Remix.run Logo
clusterhacks 3 days ago

I am confused about how to feel about the data the paper is based on. If you look at the paper, the data description is:

"Our primary data source is a detailed LinkedIn-based resume dataset provided by Revelio Labs ...

We complement the worker resume data with Revelio’s database of job postings, which tracks recruitment activity by the firms since 2021 ...

The final sample consists of 284,974 U.S. firms that were successfully matched to both employee position data and job postings and that were actively hiring between January 2021 and March 2025.3 For these firms, we observe 156,765,776 positions dating back to 2015 and 245,838,118 job postings since 2021, of which 198,773,384 successfully matched with their raw text description."

They identified 245 million job postings from 2021 forward in the United States? I mean the U.S. population is like 236 million for the 18-65 age group (based on wikipedia, 64.9% of 342 total population).

And they find a very small percentage of firms using generative AI:

"Our approach allows us to capture firms that have actively begun integrating generative AI into their operations. By this measure, 10,599 firms, about 3.7 percent of our sample, adopted generative AI during the study period."

Maybe I am wildly underestimating just how much LinkedIn is used worldwide for recruiting? As a tech person, I'm also very used to seeing the same job listing re-listed by what seems to be a large number of low-effort "recruiting" firms on LinkedIn.

I think for trying to figure out how generative AI is affecting entry-level jobs, I would have been much more interested in some case studies. Something like find three to five companies (larger than startups? 100+ employees? 500+?) that have decided to hire fewer entry-level employees by adding generative AI into their work as a matter of policy.
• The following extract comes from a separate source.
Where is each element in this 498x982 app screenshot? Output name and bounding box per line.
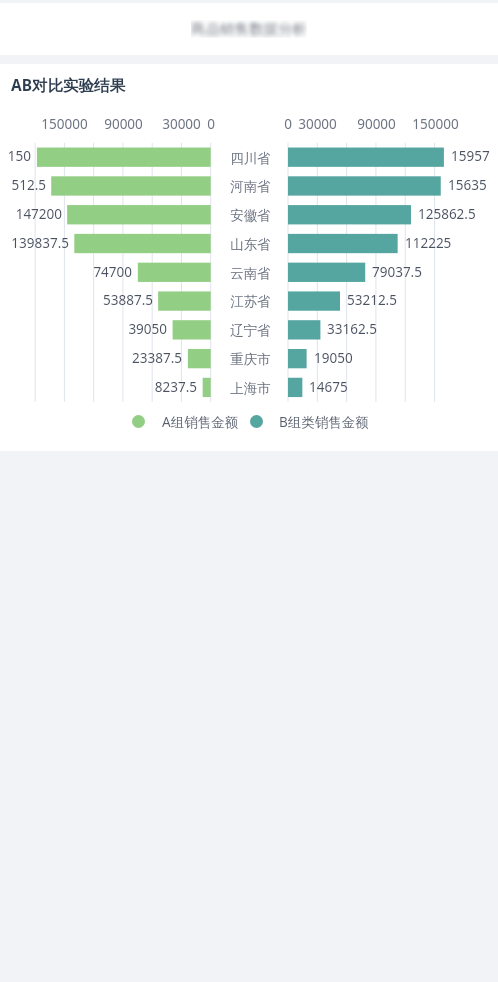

Then maybe circling back from the case studies to this larger LinkedIn dataset and tied the case study information into the LinkedIn data somehow.

squigz 3 days ago | parent [-]

> For these firms, we observe 156,765,776 positions dating back to 2015 and 245,838,118 job postings since 2021, of which 198,773,384 successfully matched with their raw text description."

I'm obviously misreading this somehow. How do you have 156m positions dating back to 2015, but far more than that number in a smaller timeframe?

clusterhacks 3 days ago | parent | next [-]

I think it is just poorly worded. From another point in the paper:

"Our analysis draws on a new dataset that combines LinkedIn resume and job-posting data from Revelio Labs. The dataset covers nearly 285,000 U.S. firms, more than 150 million employment spells from roughly 62 million unique workers between 2015 and 2025, and over 245 million job postings."

I guess we can read that as saying the authors identified 62 million workers who held 150 million positions over the 2015-2025 time window.

I'm still deeply skeptical about the underlying data. The 62 million represents a huge percentage of employed people in the U.S. in any of the years 2015-2025. This source shows 148 million/yr to 164 million/yr employed over that timeframe:

  https://www.statista.com/statistics/269959/employment-in-the-united-states/
On the other hand, I also saw estimates saying LinkedIn has approximately 30% of the U.S. workforce with a profile on the platform. Which is wild to me.
squigz 3 days ago | parent [-]

Ah okay, positions (actual jobs) vs job postings. Makes sense. Thanks!

legacynl 3 days ago | parent | prev [-]

You're misreading, 156m positions, and 245m job postings. A single position can have multiple job postings created for it.